Meet Margot. Margot is an application developer who works for a small company. Margot’s application collects and generates a lot of data from users including their interactions with the site, emails and texts that they send, and user submitted forms. Data is never deleted from the database, but only a few administrative users need to query historical data.
The database has grown considerably because of this historical data – the production database is around 90GB but only 12GB or so is actively queried. The remaining data is a record of user activity, emails, text messages, and previous versions of user data.
Margot is faced with an important decision – How should she deal with this increase in data? Data can’t be deleted, there isn’t budget to upgrade to SQL Server Enterprise Edition and use table partitioning, and there’s a push to move to a cloud service to eliminate some operational difficulties.
Using Partitioned Views to Archive Data
One option that Margot has read about is “partitioned views” – this is a method where data is split into two or more tables with a view over the top. The view is used to provide easy access to all of the information in the database.
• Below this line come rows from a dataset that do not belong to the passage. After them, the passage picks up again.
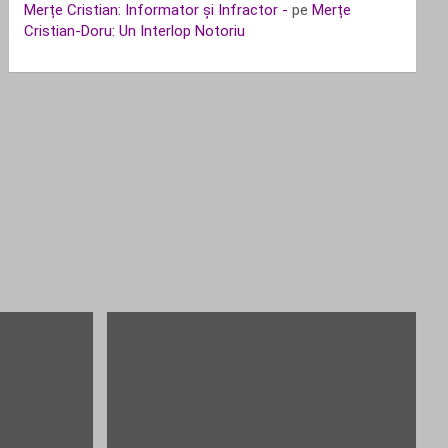
Merțe Cristian: Informator și Infractor -
pe
Merțe
Cristian-Doru: Un Interlop Notoriu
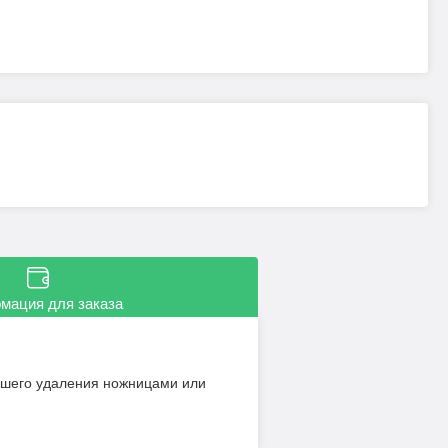
мация для заказа
ейшего удаления ножницами или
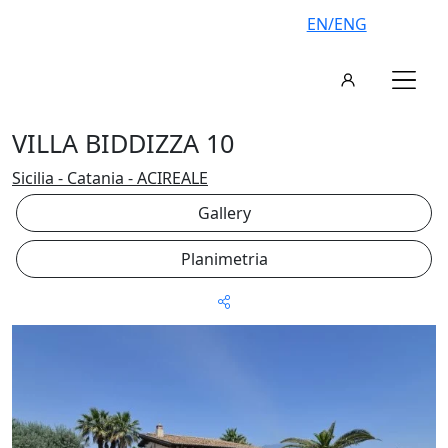
EN/ENG
VILLA BIDDIZZA 10
Sicilia - Catania - ACIREALE
Gallery
Planimetria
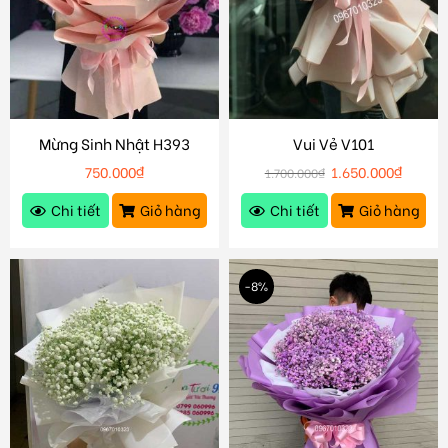
Mừng Sinh Nhật H393
Vui Vẻ V101
750.000
₫
1.650.000
₫
1.700.000
₫
Chi tiết
Giỏ hàng
Chi tiết
Giỏ hàng
-8%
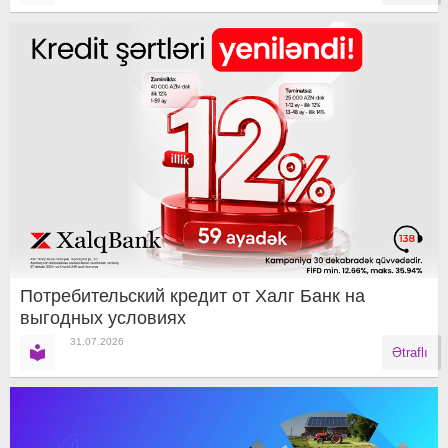
Потребительский кредит от Халг Банк на
выгодных условиях
31.07.2026
Ətraflı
Storing data across many tables means DBAs can store data in many different ways – e.g. compressed tables or filegroups and tiered storage.
There’s a downside to this approach – all of the data is still in one database. Any HA solutions applied to the live portion of the data set will have to be applied to the entire data set. This could lead to a significant cost increase in a hosted/cloud scenario.
Archiving Data with a Historical Database
The second thing that sprang to mind was creating a separate archival database. Old data is copied into the archival database by scheduled jobs. When users need to run historical reports, the queries hit the archival database. When users need to run current reports, queries are directed to the current application database.
Margot immediately noticed one problem – what happens when a user needs to query a combination of historical and current data? She’s not sure if the users are willing to accept limited reporting functionality.
Archiving Data with Separate Data Stores
A third option that Margot considered was creating a separate database for the data that needed to be kept forever. Current data would be written to both the live database and the historical database. Any data that didn’t need to be ever be in the current database (email or SMS history) would only be written to the historical database.
Although this made some aspects of querying more complex – how could row-level security from the primary database be applied to the historical database – Margot is confident that this solves the majority of problems that they were facing.
This solution would require application changes to make querying work, but Margot and her team thought it was the most flexible solution for their current efforts: both databases can be managed and tuned separately, plus the primary database remains small.
Not every database needs to scale in the same way. What ideas do you have to solve this problem?